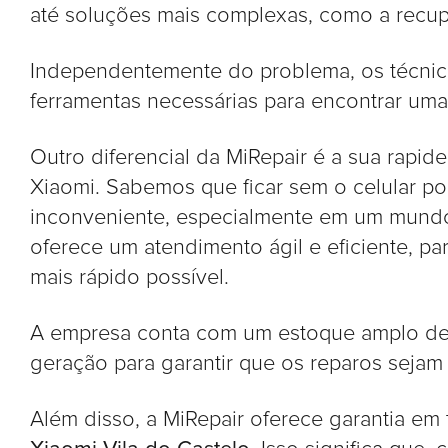
até soluções mais complexas, como a recu
Independentemente do problema, os técnic
ferramentas necessárias para encontrar uma 
Outro diferencial da MiRepair é a sua rapid
Xiaomi. Sabemos que ficar sem o celular p
inconveniente, especialmente em um mundo 
oferece um atendimento ágil e eficiente, par
mais rápido possível.
A empresa conta com um estoque amplo de 
geração para garantir que os reparos sejam f
Além disso, a MiRepair oferece garantia em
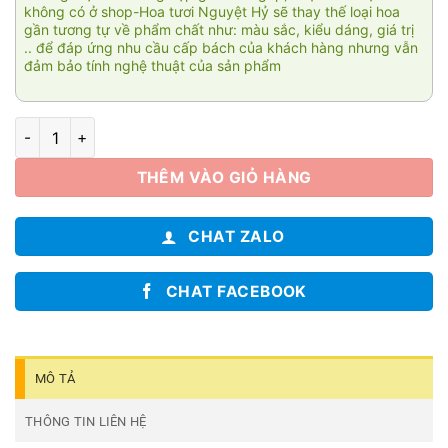
không có ở shop-Hoa tươi Nguyệt Hỷ sẽ thay thế loại hoa
gần tương tự về phẩm chất như: màu sắc, kiểu dáng, giá trị
.. để đáp ứng nhu cầu cấp bách của khách hàng nhưng vẫn
đảm bảo tính nghệ thuật của sản phẩm
Tài cát 4 số lượng
THÊM VÀO GIỎ HÀNG
CHAT ZALO
CHAT FACEBOOK
MÔ TẢ
THÔNG TIN LIÊN HỆ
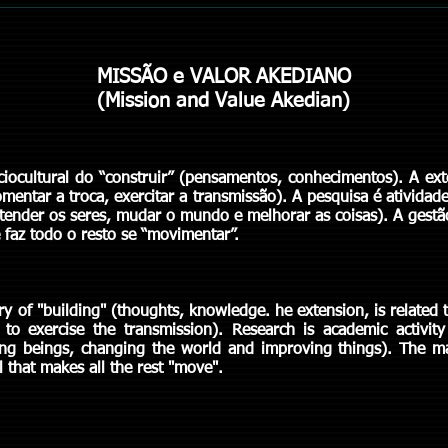
MISSÃO e
VALOR AKEDIANO
(Mission and Value Akedian)
BOS...
ociocultural do “construir” (pensamentos, conhecimentos). A ex
omentar a troca, exercitar a transmissão). A pesquisa é ativida
ntender os seres, mudar o mundo e melhorar as coisas). A gestã
 faz todo o resto se “movimentar”.
ory of "building" (thoughts, knowledge. he extension, is related t
to exercise the transmission). Research is academic activity
ing beings, changing the world and improving things). The m
l that makes all the rest "move".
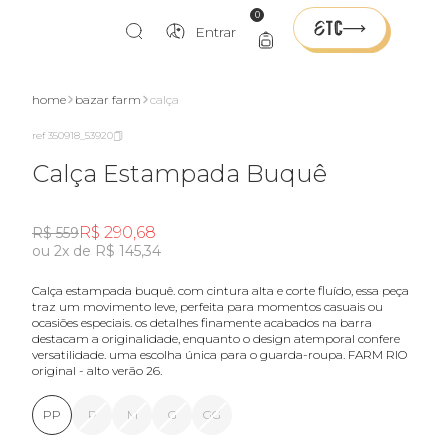
0
Entrar
home
bazar farm
calça
ref 350918_53920
Calça Estampada Buquê
R$ 290,68
R$ 559
ou 2x de R$ 145,34
calça estampada buquê. com cintura alta e corte fluído, essa peça
traz um movimento leve, perfeita para momentos casuais ou
ocasiões especiais. os detalhes finamente acabados na barra
destacam a originalidade, enquanto o design atemporal confere
versatilidade. uma escolha única para o guarda-roupa. FARM RIO
original - alto verão 26.
PP
P
M
G
GG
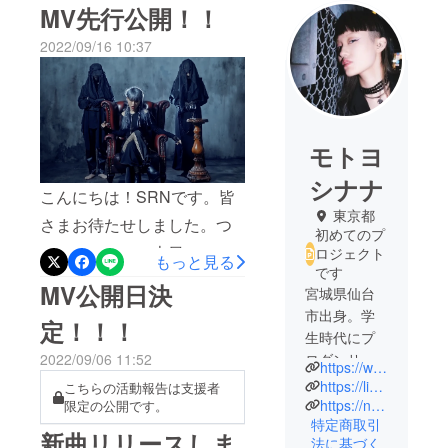
MV先行公開！！
2022/09/16 10:37
モトヨ
シナナ
こんにちは！SRNです。皆
東京都
さまお待たせしました。つ
初めてのプ
いに、、！！！本日
ロジェクト
もっと見る
です
YouTubeにて針のMVの先行
MV公開日決
宮城県仙台
公開を開始しました！下の
市出身。学
定！！！
リンクからチェックできま
生時代にプ
2022/09/06 11:52
ロダンサー
す
https://www.instagram.com/nanamotoyoshi7/
に憧れ、高
https://linkco.re/VZCV5DvN?lang=en
こちらの活動報告は支援者
↓https://www.youtube.com/w
校卒業後は
https://nanamotoyoshi7.myportfolio.com/
限定の公開です。
atch?v=tHlrS02SVZ8こちら
特定商取引
地元仙台と
新曲リリースしま
法に基づく
東京を行き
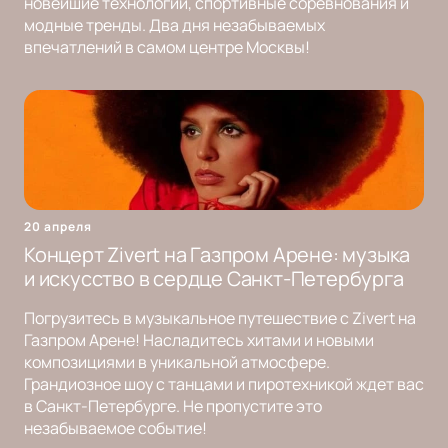
новейшие технологии, спортивные соревнования и
модные тренды. Два дня незабываемых
впечатлений в самом центре Москвы!
20 апреля
Концерт Zivert на Газпром Арене: музыка
и искусство в сердце Санкт-Петербурга
Погрузитесь в музыкальное путешествие с Zivert на
Газпром Арене! Насладитесь хитами и новыми
композициями в уникальной атмосфере.
Грандиозное шоу с танцами и пиротехникой ждет вас
в Санкт-Петербурге. Не пропустите это
незабываемое событие!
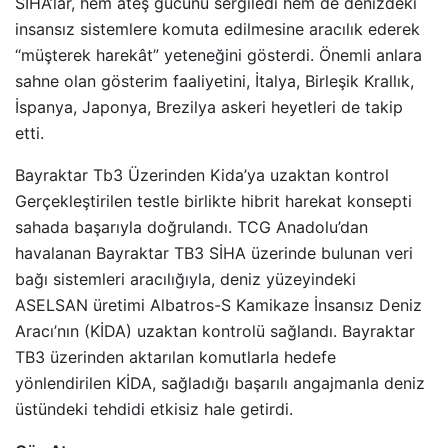
SİHA’lar, hem ateş gücünü sergiledi hem de denizdeki
insansız sistemlere komuta edilmesine aracılık ederek
“müşterek harekât” yeteneğini gösterdi. Önemli anlara
sahne olan gösterim faaliyetini, İtalya, Birleşik Krallık,
İspanya, Japonya, Brezilya askeri heyetleri de takip
etti.
Bayraktar Tb3 Üzerinden Kida’ya uzaktan kontrol
Gerçekleştirilen testle birlikte hibrit harekat konsepti
sahada başarıyla doğrulandı. TCG Anadolu’dan
havalanan Bayraktar TB3 SİHA üzerinde bulunan veri
bağı sistemleri aracılığıyla, deniz yüzeyindeki
ASELSAN üretimi Albatros-S Kamikaze İnsansız Deniz
Aracı’nın (KİDA) uzaktan kontrolü sağlandı. Bayraktar
TB3 üzerinden aktarılan komutlarla hedefe
yönlendirilen KİDA, sağladığı başarılı angajmanla deniz
üstündeki tehdidi etkisiz hale getirdi.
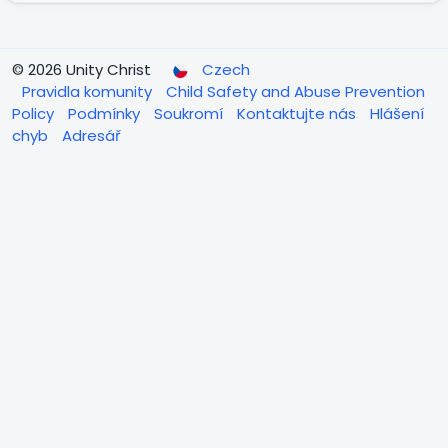
jsou ještě na vandru ve světě a došli mu buchty ve
vaku tak mu odpovídej ve verších z Bible a bude klid. 💯
😁 Amen.
© 2026 Unity Christ
Czech
Pravidla komunity
Child Safety and Abuse Prevention
Policy
Podmínky
Soukromí
Kontaktujte nás
Hlášení
chyb
Adresář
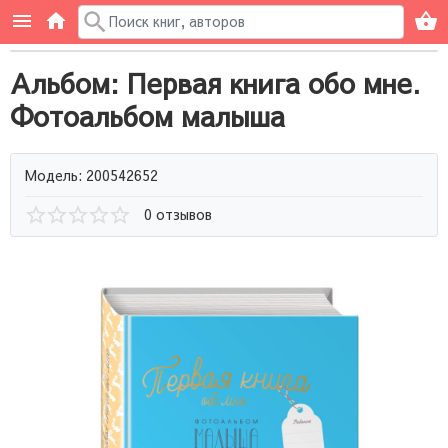
Альбом: Первая книга обо мне.
Фотоальбом малыша
Модель: 200542652
0 отзывов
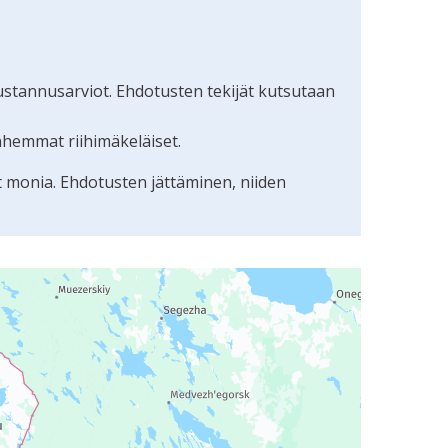
ustannusarviot. Ehdotusten tekijät kutsutaan
nhemmat riihimäkeläiset.
t monia. Ehdotusten jättäminen, niiden
uudunlukijalla, mutta se voi olla vaikeaselkoinen.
★ ★ ★ ★ ★
GOAL OF THE EXERCISE:
Only the lines of the listing above from the one with "в Санкт-Петербурге. Не пропустите это" through the one with "gösterdi. Önemli anlara" should be output, exactly, with both ends kept and pictures left out.

SOLVED EXERCISE:
в Санкт-Петербурге. Не пропустите это
незабываемое событие!
SİHA’lar, hem ateş gücünü sergiledi hem de denizdeki
insansız sistemlere komuta edilmesine aracılık ederek
“müşterek harekât” yeteneğini gösterdi. Önemli anlara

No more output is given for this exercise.